Chapitre 138

727 62 31
                                    


Les informations fusent dans mon esprit. Mes pupilles se sont légèrement dilatées à son annonce inattendue. Pendant que le silence nous entoure dans une atmosphère pesante, la serveuse déboule devant nous, un plateau en main.

- Bonjour, vous désirez ?

Elle mâche un chewing-gum bruyamment et nous regarde de haut, balançant par la même occasion sa queue de cheval blonde sur son épaule.

- Deux milkshakes à la fraise, répond Emiko en gardant ses yeux posés sur moi.

Je suis à deux doigt de me lever et de partir tellement le choc tourbillonne dans mon esprit. En réalité, j'abaisse la tête en fulminant intérieurement.

Elle s'est mariée et je n'étais pas au courant. Elle a continué de vivre tandis que moi, je mourrais à petit feu.

La jalousie ronge mes entrailles et c'est avec force que je me mords l'intérieur de la joue, ravalant l'acidité que j'ai en bouche.

La serveuse prend note de nos commandes et s'éloigne sans demander son reste.

- Tu t'es mariée... Avec ce type... soufflé-je pour moi-même.

Emiko retient le rictus qui orne ses lèvres et tripote son alliance nerveusement. Ses traits sont figés et la tourmente que je lis dans son regard semble mener une bataille accrue contre elle.

- C'est un mariage arrangé, je te rassure. Nous avons lié nos deux clans pour unir nos forces militaires et nos entreprises, déclare-t-elle.

- U-un mariage arrangé ? bégaie-je en plissant les yeux.

- Oui.
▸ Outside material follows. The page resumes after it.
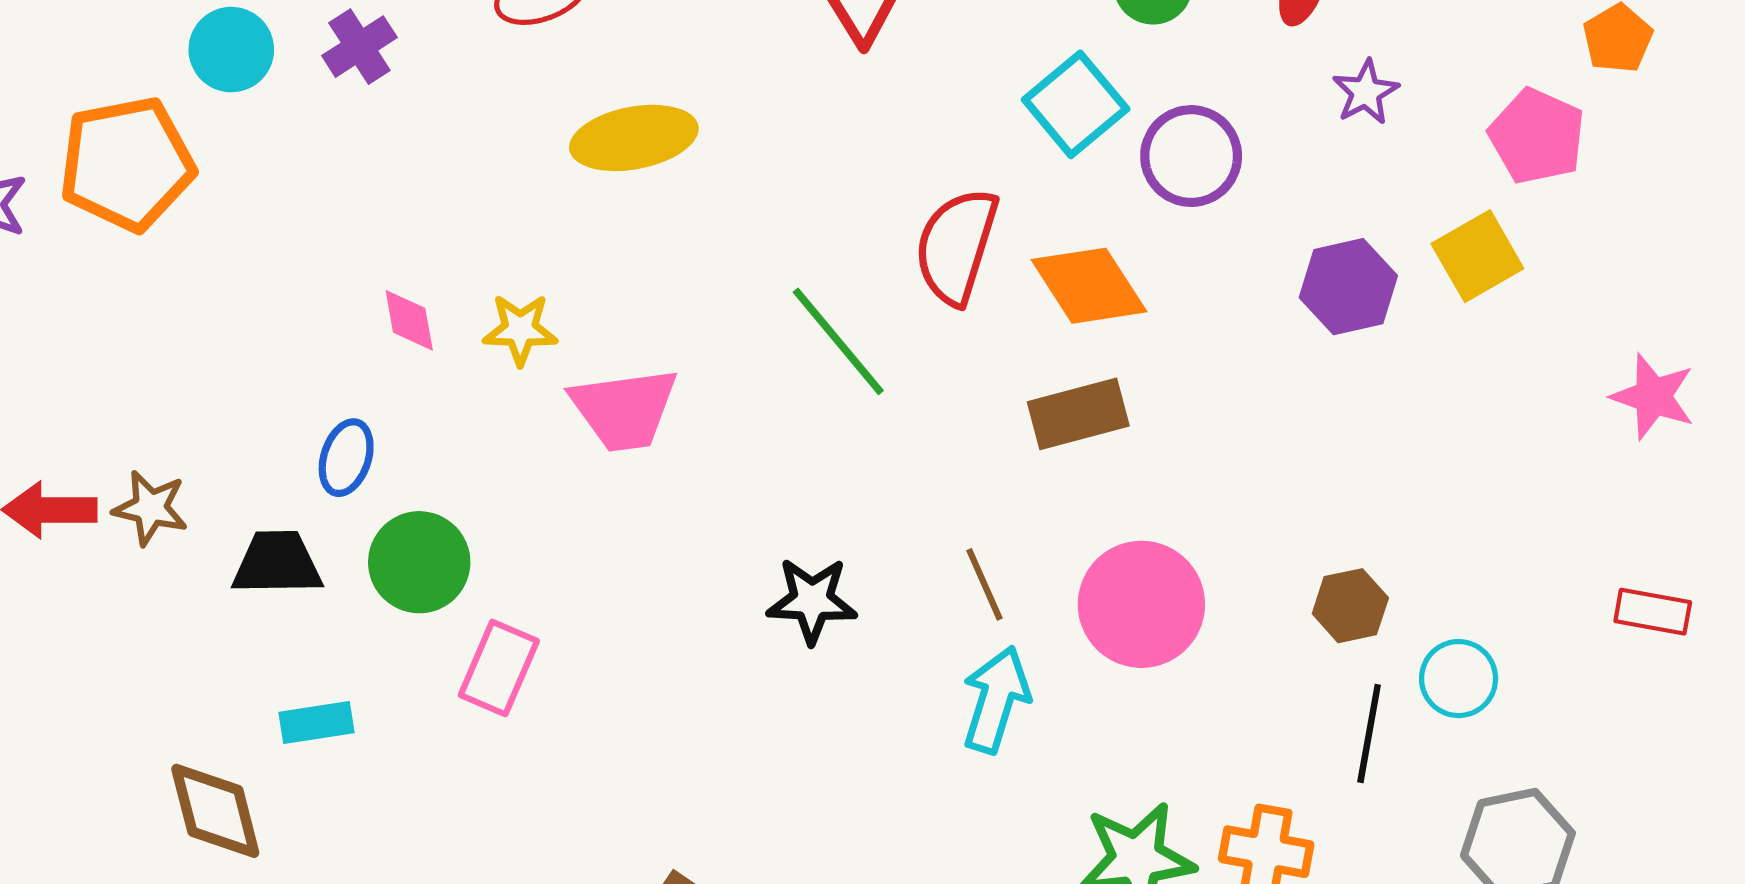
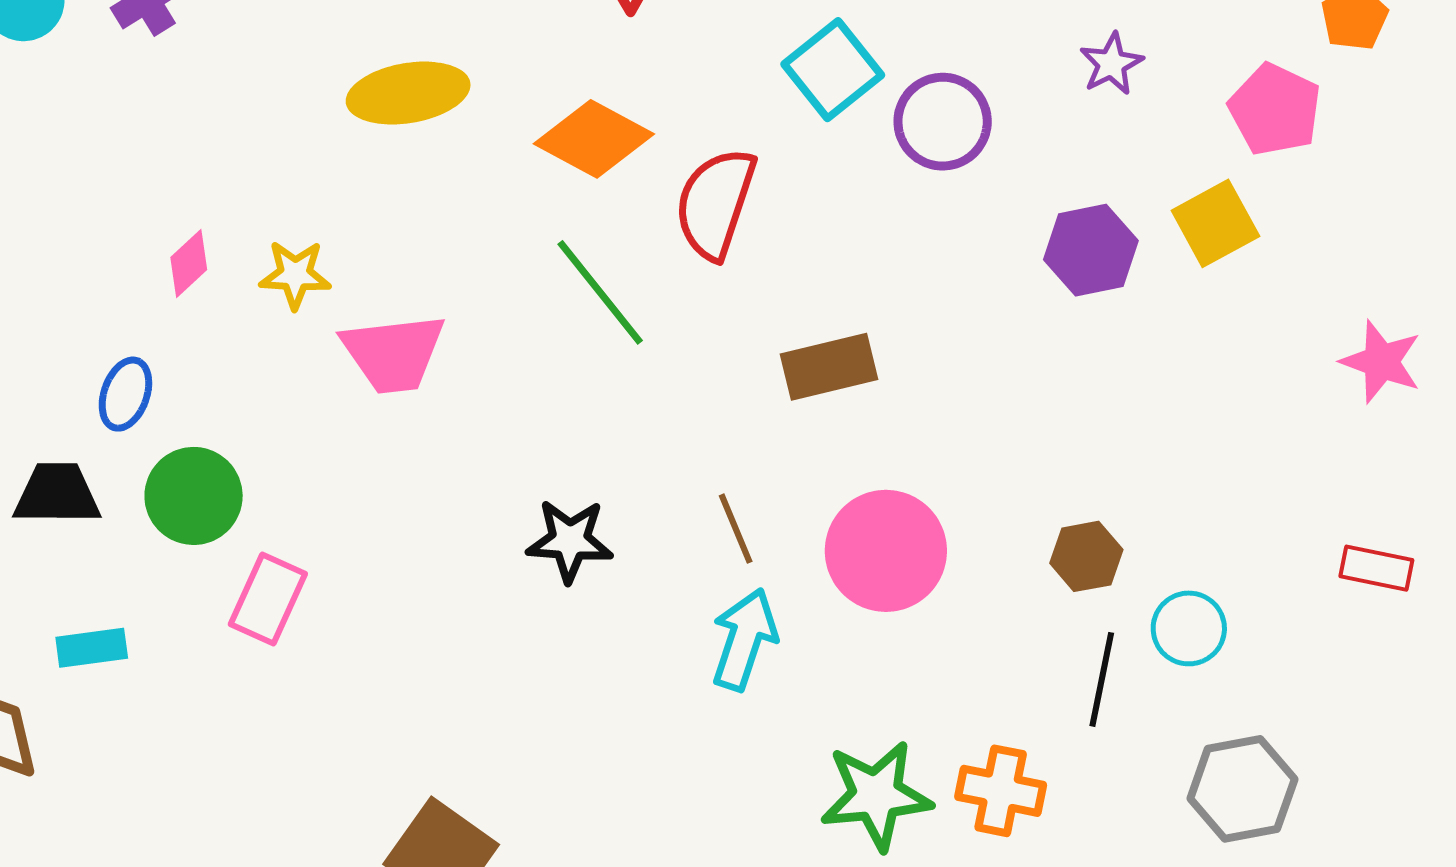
orange diamond: (1089, 286) -> (594, 139), moved, turned -30
pink diamond: (409, 320) -> (189, 264), turned 56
Cette solution planait au-dessus de ma tête depuis le début. Je dois avoir des alliés à mes côtés, souffle-t-elle.

J'ai l'impression d'entendre Tōji parler.

- Quel allié se permettrait d'embrasser son associé ? raillé-je en dévoilant mon rictus.
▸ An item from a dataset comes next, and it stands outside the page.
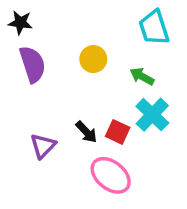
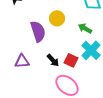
purple semicircle: (33, 64) -> (38, 31), moved
purple triangle: (43, 146) -> (22, 61), moved, turned 42

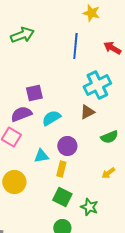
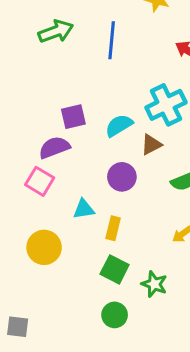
blue line: (75, 46) -> (112, 40), moved
cyan semicircle: (51, 118) -> (119, 125), moved
purple circle: (67, 146) -> (122, 177), moved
- C'est que... Avec le temps... Hum... Notre relation a évolué dans un autre sens... bredouille-t-elle en rougissant légèrement.

- Après tous les mensonges que vous avez concocté pour me berner, tu peux bien me dire la vérité cette fois, claqué-je tel un serpent venimeux.

- Je te dis la vérité ! Après notre départ, j'ai pris les rennes du clan et je suis devenue la cheffe des yakuzas. Je n'avais que Katashi à mes côtés et la meilleure solution pour maintenir mon pouvoir était de me lier à Shin. Il est l'héritier de la triade.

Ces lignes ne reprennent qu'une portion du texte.